- Opening Delimiter -

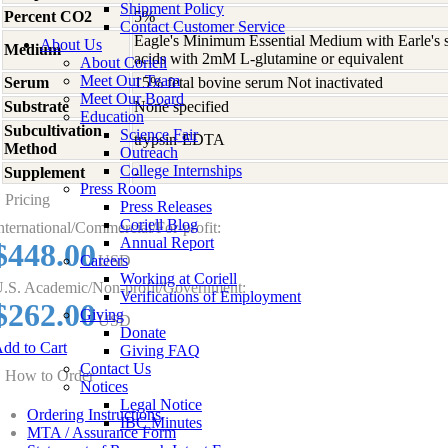
Shipment Policy
Percent CO2
5%
Contact Customer Service
Eagle's Minimum Essential Medium with Earle's s
About Us
Medium
acids with 2mM L-glutamine or equivalent
About Coriell
Meet Our Team
Serum
15% fetal bovine serum Not inactivated
Meet Our Board
Substrate
None specified
Education
Subcultivation
Science Fair
trypsin-EDTA
Method
Outreach
College Internships
Supplement
-
Press Room
Pricing
Press Releases
Coriell Blog
nternational/Commercial/For-profit:
Annual Report
$448.00
Careers
USD
Working at Coriell
.S. Academic/Non-profit/Government:
Verifications of Employment
$262.00
Giving
USD
Donate
dd to Cart
Giving FAQ
Contact Us
How to Order
Notices
Legal Notice
Ordering Instructions
IBC Minutes
MTA / Assurance Form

- Closing Delimiter -

REQUIRED ACTION
Only the lines from the one containing "Percent CO2" through the last line of the records are to be set down, exactly as they appear.

RESPONSE
Percent CO2
5%
Contact Customer Service
Eagle's Minimum Essential Medium with Earle's s
About Us
Medium
acids with 2mM L-glutamine or equivalent
About Coriell
Meet Our Team
Serum
15% fetal bovine serum Not inactivated
Meet Our Board
Substrate
None specified
Education
Subcultivation
Science Fair
trypsin-EDTA
Method
Outreach
College Internships
Supplement
-
Press Room
Pricing
Press Releases
Coriell Blog
nternational/Commercial/For-profit:
Annual Report
$448.00
Careers
USD
Working at Coriell
.S. Academic/Non-profit/Government:
Verifications of Employment
$262.00
Giving
USD
Donate
dd to Cart
Giving FAQ
Contact Us
How to Order
Notices
Legal Notice
Ordering Instructions
IBC Minutes
MTA / Assurance Form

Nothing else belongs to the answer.